Rendre les évaluations plus utiles aux décideurs
L'évaluation de l'action publique se développe fortement dans la plupart des pays développés. En France, des centaines d'évaluation ont d'ores et déjà été réalisées par des institutions publiques, des cabinets privés ou des centres de recherche. En s'appliquant de façon ex ante (avant la mise en œuvre de l'action), de façon in itinere (pendant) ou de façon ex post (après), l'évaluation a vocation à accompagner l'émergence et l'innovation de l'action publique. Mais des défis subsistent. Comme le rappelle un récent rapport du Conseil d'État (2020), les délais pour réaliser une évaluation rigoureuse peuvent tomber en décalage avec l'urgence de l'action politique. La complexité des approches scientifiques et l'indisponibilité des données peuvent aussi compliquer l'utilisation des évaluations par les décideurs et par la société civile.

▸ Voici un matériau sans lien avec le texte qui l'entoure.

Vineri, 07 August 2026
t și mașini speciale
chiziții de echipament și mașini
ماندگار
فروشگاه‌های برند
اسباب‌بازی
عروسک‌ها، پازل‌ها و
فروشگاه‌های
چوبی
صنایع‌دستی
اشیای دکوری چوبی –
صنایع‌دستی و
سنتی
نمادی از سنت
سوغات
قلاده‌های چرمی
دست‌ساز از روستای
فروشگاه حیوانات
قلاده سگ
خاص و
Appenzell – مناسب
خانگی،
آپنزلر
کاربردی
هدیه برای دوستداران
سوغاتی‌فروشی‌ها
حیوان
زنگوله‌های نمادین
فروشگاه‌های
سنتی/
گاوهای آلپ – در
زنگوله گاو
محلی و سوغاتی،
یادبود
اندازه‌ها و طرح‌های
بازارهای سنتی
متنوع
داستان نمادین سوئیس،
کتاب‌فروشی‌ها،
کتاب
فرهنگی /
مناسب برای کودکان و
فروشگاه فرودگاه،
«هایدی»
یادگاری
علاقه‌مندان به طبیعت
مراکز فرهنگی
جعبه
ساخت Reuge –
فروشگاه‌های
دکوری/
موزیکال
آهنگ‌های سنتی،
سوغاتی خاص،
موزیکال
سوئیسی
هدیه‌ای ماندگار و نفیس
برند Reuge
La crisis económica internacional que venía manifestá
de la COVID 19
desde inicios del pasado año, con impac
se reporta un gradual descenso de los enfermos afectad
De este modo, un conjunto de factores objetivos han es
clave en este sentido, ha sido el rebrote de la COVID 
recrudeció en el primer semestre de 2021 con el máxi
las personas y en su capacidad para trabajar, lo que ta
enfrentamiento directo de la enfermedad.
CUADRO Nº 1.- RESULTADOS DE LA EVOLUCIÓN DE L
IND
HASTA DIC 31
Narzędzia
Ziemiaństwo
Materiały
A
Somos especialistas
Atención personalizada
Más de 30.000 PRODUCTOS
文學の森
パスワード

À cet égard, et comme le montre une étude internationale de France Stratégie (2019), de bonnes pratiques existent et gagneraient à être diffusées. Ces bonnes pratiques visent essentiellement à : (a) mieux articuler la demande et la production d'évaluation d'impact ; (b) à définir un cadre commun garantissant l'indépendance, la crédibilité et la transparence des évaluations ; (c) à rendre les travaux d'évaluations plus facilement mobilisables. Donnons trois exemples. Au Royaume-Uni, à travers les Areas of Research Interest (ARI), les ministères sont encouragés à indiquer aux chercheurs les sujets pour lesquels leurs attentes sont les plus fortes, ce qui permet aux chercheurs de mieux y répondre. Au Canada, il existe une certification - le « Credentialed Evaluator designation » - qui est accordée par la Société canadienne d’évaluation à tout évaluateur répondant à un certain nombre de principes déontologiques et de compétences professionnelles, ce qui permet de créer un réseau de confiance entre les commanditaires et les producteurs d'évaluations. Nous pourrions aussi citer les What Works Centres au Royaume-Uni et les Clearinghouses aux États-Unis. Ces plateformes classent les politiques par thématique (jeunesse, santé, etc.) et en fonction de leur succès, et inventorient sous un format intelligible toutes les évaluations correspondantes, ce qui facilite leur appropriation par les décideurs.
Un enjeu démocratique
Renforcer l'évaluation de l'action publique, et l'utilisation de ses résultats, est doublement essentiel. Cela permet non seulement de prendre des décisions adaptées, mais aussi d'éclairer les citoyens sur les décisions prises par leurs représentants. Définissent-ils des objectifs réalisables ? Prennent-ils en compte les contraintes et les préférences des personnes concernées ? Atteignent-ils les objectifs qu'ils avaient annoncés ? etc. En cela, l'évaluation est une démarche résolument scientifique et démocratique à la fois.
Par Adam Baïz, responsable de l'évaluation des politiques publiques à France Stratégie et formateur à l'ENA.